Re: [PATCH v2 1/2] mm/migrate_device.c: Copy pte dirty bit to page

Peter Xu <peterx@xxxxxxxxxx> · Wed, 17 Aug 2022 15:07:09 -0400

On Wed, Aug 17, 2022 at 03:41:16PM +1000, Alistair Popple wrote:
> My primary concern with batching is ensuring a CPU write after clearing
> a clean PTE but before flushing the TLB does the "right thing" (ie. faults
> if the PTE is not present).

Fair enough.  Exactly I have that same concern. But I think Nadav replied
very recently on this in the previous thread, quotting from him [1]:

  I keep not remembering this erratum correctly. IIRC, the erratum says
  that the access/dirty might be set, but it does not mean that a write is
  possible after the PTE is cleared (i.e., the dirty/access might be set on
  the non-present PTE, but the access itself would fail). So it is not an
  issue in this case - losing A/D would not impact correctness since the
  access should fail.

I don't really know whether he means this, but I really think the hardware
should behave like that or otherwise I can't see how it can go right.

Let's assume if after pte cleared the page can still be written, then
afaict ptep_clear_flush() is not safe either, because fundamentally it is
two operations happening in sequence, of: (1) ptep_get_and_clear(), and (2)
conditionally do flush_tlb_page() when needed.

If page can be written with TLB cached but without pte present, what if
some process writes to memory during step (1) and (2)?  AFAIU that's the
same question as using raw ptep_get_and_clear() and a batched tlb flush.

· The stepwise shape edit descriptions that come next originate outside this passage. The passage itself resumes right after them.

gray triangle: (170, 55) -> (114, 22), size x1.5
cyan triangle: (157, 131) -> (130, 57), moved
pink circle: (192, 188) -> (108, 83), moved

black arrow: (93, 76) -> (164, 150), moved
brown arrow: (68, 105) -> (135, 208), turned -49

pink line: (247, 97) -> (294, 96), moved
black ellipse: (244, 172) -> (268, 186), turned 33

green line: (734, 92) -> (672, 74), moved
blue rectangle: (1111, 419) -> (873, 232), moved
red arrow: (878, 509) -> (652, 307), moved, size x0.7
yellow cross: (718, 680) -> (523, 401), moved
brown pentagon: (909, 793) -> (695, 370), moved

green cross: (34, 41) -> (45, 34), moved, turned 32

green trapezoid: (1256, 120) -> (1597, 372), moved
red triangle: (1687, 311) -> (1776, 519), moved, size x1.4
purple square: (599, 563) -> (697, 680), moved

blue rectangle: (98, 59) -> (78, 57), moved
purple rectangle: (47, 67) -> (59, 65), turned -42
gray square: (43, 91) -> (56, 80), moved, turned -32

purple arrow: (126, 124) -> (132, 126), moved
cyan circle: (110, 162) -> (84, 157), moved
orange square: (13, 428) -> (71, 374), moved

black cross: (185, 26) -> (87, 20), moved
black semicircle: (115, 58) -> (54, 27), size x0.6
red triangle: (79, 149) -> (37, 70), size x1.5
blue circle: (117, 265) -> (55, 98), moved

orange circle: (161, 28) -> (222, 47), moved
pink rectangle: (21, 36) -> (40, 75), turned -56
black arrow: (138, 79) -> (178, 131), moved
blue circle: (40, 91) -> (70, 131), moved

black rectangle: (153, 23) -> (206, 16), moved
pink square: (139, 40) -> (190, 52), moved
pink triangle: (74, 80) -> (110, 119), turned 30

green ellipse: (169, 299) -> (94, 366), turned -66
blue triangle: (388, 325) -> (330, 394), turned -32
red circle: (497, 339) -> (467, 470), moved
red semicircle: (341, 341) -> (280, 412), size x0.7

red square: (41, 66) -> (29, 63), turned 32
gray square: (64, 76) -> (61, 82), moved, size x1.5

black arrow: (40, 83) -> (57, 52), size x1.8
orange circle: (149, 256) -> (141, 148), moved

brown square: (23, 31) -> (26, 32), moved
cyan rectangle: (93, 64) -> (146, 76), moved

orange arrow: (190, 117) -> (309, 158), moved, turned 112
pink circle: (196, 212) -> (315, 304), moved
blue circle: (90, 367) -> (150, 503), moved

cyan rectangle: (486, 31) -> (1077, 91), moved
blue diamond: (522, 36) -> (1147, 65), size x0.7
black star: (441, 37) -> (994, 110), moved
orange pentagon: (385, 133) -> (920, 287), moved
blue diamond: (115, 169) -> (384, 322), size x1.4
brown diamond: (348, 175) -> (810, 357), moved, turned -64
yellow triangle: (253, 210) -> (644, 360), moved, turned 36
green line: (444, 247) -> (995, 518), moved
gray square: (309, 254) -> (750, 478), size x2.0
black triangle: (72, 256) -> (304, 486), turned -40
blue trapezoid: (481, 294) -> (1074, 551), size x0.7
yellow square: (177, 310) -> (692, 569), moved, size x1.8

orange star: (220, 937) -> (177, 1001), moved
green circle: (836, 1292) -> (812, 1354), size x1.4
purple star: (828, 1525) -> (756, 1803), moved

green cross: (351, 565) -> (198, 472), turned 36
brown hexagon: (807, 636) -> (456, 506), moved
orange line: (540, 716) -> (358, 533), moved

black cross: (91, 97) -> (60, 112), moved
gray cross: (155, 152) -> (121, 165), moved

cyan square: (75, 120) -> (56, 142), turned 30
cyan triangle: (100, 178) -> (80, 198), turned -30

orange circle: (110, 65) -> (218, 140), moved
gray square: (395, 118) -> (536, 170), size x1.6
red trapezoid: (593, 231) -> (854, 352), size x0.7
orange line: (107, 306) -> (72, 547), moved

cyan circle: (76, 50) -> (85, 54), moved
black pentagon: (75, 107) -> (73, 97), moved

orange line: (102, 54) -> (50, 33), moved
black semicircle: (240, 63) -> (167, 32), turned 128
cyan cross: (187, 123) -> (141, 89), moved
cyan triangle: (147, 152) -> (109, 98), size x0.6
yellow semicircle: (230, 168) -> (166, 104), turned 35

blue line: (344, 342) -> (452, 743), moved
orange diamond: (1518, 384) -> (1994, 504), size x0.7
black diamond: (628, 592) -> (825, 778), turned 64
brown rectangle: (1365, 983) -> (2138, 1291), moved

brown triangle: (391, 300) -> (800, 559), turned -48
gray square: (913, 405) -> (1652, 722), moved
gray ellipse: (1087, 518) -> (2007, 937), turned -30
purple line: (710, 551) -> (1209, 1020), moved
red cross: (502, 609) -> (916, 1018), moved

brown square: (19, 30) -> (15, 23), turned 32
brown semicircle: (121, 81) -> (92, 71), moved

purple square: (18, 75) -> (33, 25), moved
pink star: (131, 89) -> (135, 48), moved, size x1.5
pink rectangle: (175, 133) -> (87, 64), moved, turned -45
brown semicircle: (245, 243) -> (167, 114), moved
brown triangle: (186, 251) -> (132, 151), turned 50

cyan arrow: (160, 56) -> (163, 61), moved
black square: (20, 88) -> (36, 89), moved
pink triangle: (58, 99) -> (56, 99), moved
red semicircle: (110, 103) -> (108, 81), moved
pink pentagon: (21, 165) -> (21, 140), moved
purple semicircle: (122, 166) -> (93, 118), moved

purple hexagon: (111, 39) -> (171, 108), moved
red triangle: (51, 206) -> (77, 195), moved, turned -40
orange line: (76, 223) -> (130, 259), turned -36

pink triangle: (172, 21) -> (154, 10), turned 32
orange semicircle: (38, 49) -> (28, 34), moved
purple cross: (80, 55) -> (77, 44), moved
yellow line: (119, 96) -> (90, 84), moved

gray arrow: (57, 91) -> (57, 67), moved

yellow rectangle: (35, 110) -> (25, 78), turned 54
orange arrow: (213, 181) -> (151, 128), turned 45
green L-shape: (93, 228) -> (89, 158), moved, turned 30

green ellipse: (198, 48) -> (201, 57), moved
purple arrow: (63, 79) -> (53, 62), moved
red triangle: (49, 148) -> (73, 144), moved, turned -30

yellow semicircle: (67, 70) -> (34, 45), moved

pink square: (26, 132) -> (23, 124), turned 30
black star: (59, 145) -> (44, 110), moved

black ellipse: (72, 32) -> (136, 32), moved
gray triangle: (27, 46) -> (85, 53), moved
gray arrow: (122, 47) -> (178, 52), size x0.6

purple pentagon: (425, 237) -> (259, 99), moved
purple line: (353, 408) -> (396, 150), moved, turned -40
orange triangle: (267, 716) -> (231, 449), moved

IOW, I don't see how a tlb batched solution can be worse than using per-pte
ptep_clear_flush().  It may enlarge the race window but fundamentally
(iiuc) they're the same thing here as long as there's no atomic way to both
"clear pte and flush tlb".

[1] https://lore.kernel.org/lkml/E37036E0-566E-40C7-AD15-720CDB003227@xxxxxxxxx/

-- 
Peter Xu